I have a MariaDB RDS set up in a VPC. The RDS is not publicly accessible. Therefore in order to access the RDS, I've decided to spawn an EC2 in the same VPC and configured HAProxy.
HAProxy is working fine and is listening to port 3306. However when I attempt to connect to RDS via HAProxy, I'm getting this error message:
ERROR 2013 (HY000): Lost connection to MySQL server at 'reading initial communication packet', system error: 2
Here's my haproxy.cfg:
global
log /dev/log local0
log /dev/log local1 notice
chroot /var/lib/haproxy
stats socket /run/haproxy/admin.sock mode 660 level admin
stats timeout 30s
user haproxy
group haproxy
daemon
# Default SSL material locations
ca-base /etc/ssl/certs
crt-base /etc/ssl/private
# Default ciphers to use on SSL-enabled listening sockets.

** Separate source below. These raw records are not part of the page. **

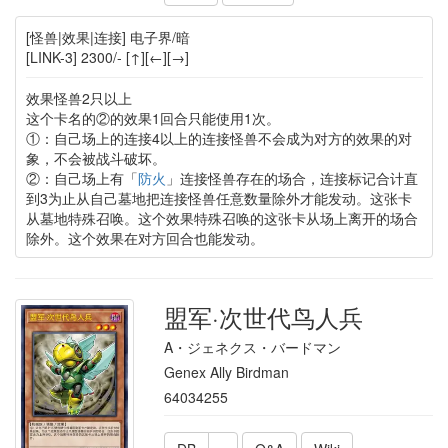
[怪兽|效果|连接] 电子界/暗
[LINK-3] 2300/- [↑][←][→]
效果怪兽2只以上
这个卡名的②的效果1回合只能使用1次。
①：自己场上的连接4以上的连接怪兽不会成为对方的效果的对
象，不会被战斗破坏。
②：自己场上有「
防火
」连接怪兽存在的场合，连接标记合计直
到3为止从自己墓地把连接怪兽任意数量除外才能发动。这张卡
从墓地特殊召唤。这个效果特殊召唤的这张卡从场上离开的场合
除外。这个效果在对方回合也能发动。
盟军·次世代鸟人兵
A・ジェネクス・バードマン
Genex Ally Birdman
64034255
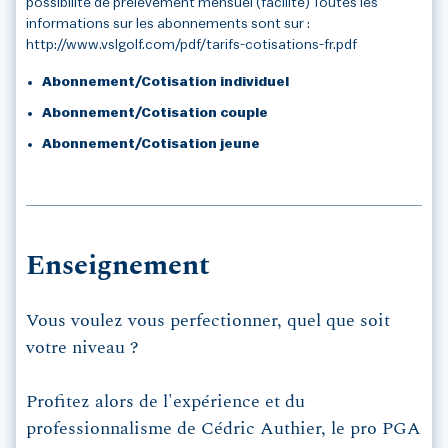
possibilité de prélèvement mensuel (facilité) Toutes les
informations sur les abonnements sont sur :
http://www.vslgolf.com/pdf/tarifs-cotisations-fr.pdf
Abonnement/Cotisation individuel
Abonnement/Cotisation couple
Abonnement/Cotisation jeune
Enseignement
Vous voulez vous perfectionner, quel que soit
votre niveau ?
Profitez alors de l'expérience et du
professionnalisme de Cédric Authier, le pro PGA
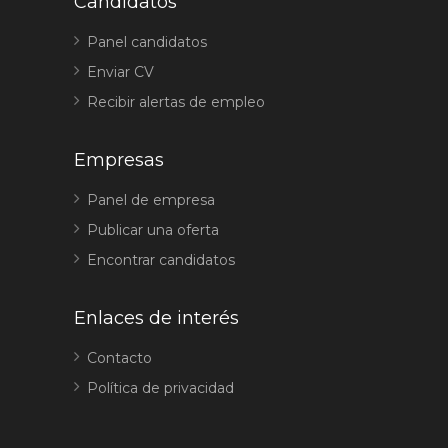
Candidatos
Panel candidatos
Enviar CV
Recibir alertas de empleo
Empresas
Panel de empresa
Publicar una oferta
Encontrar candidatos
Enlaces de interés
Contacto
Política de privacidad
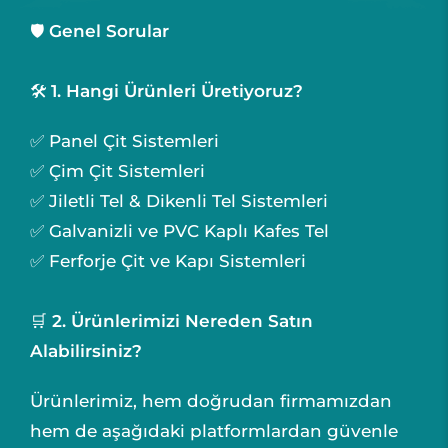
🛡️
Genel Sorular
🛠️
1. Hangi Ürünleri Üretiyoruz?
✅ Panel Çit Sistemleri
✅ Çim Çit Sistemleri
✅ Jiletli Tel & Dikenli Tel Sistemleri
✅ Galvanizli ve PVC Kaplı Kafes Tel
✅ Ferforje Çit ve Kapı Sistemleri
🛒
2. Ürünlerimizi Nereden Satın
Alabilirsiniz?
Ürünlerimiz, hem doğrudan firmamızdan
hem de aşağıdaki platformlardan güvenle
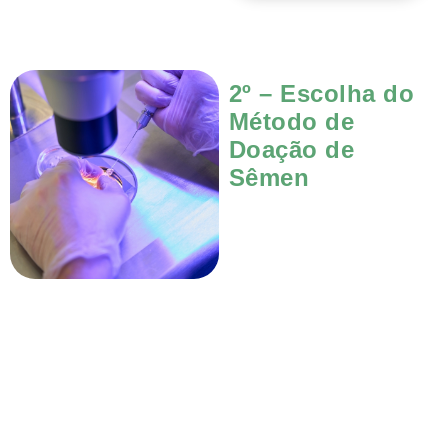
2º – Escolha do
Método de
Doação de
Sêmen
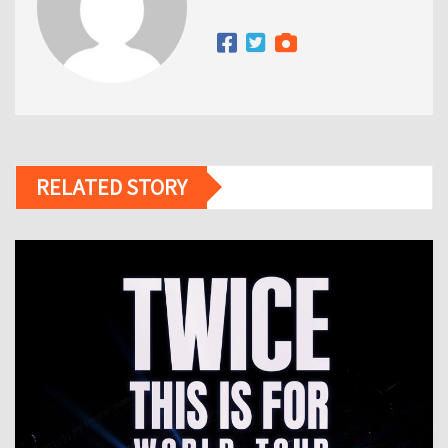
RELATED STORY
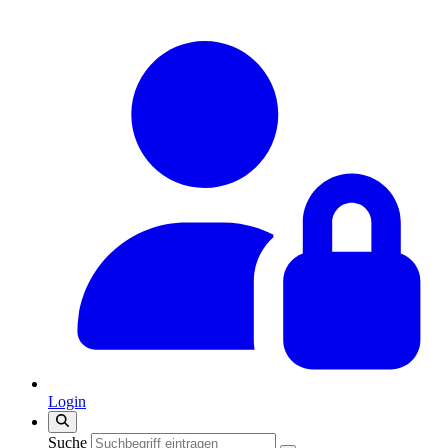
Login
Suche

# For more information, see ciphers(1SSL). This list is from:
# https://hynek.me/articles/hardening-your-web-servers-ssl-ciphers/
ssl-default-bind-ciphers ECDH+AESGCM:DH+AESGCM:ECDH+AES256:DH+AES256:ECDH+AES128:DH+AES:ECDH+3DES:DH+3DES:RSA+AESGCM:RSA+AES:RSA+3DES:!aNULL:!MD5:!DSS
ssl-default-bind-options no-sslv3
defaults
log global
mode tcp
option tcplog
option dontlognull
timeout connect 5000
timeout client 50000
timeout server 50000
errorfile 400 /etc/haproxy/errors/400.http
errorfile 403 /etc/haproxy/errors/403.http
errorfile 408 /etc/haproxy/errors/408.http
errorfile 500 /etc/haproxy/errors/500.http
errorfile 502 /etc/haproxy/errors/502.http
errorfile 503 /etc/haproxy/errors/503.http
errorfile 504 /etc/haproxy/errors/504.http
listen rds
bind 0.0.0.0:3306
mode tcp
option mysql-check user haproxy_check
balance roundrobin
server rds test.dkd20slksdfkl.ap-southeast-1.rds.amazonaws.com:3306 check
In case you're wondering, I did edit /etc/default/haproxy and put ENABLED=1
I managed to connect to the RDS successfully by removing the check option. I'm not sure why but perhaps because there's no other RDS to load balance, therefore the check option would give problem instead.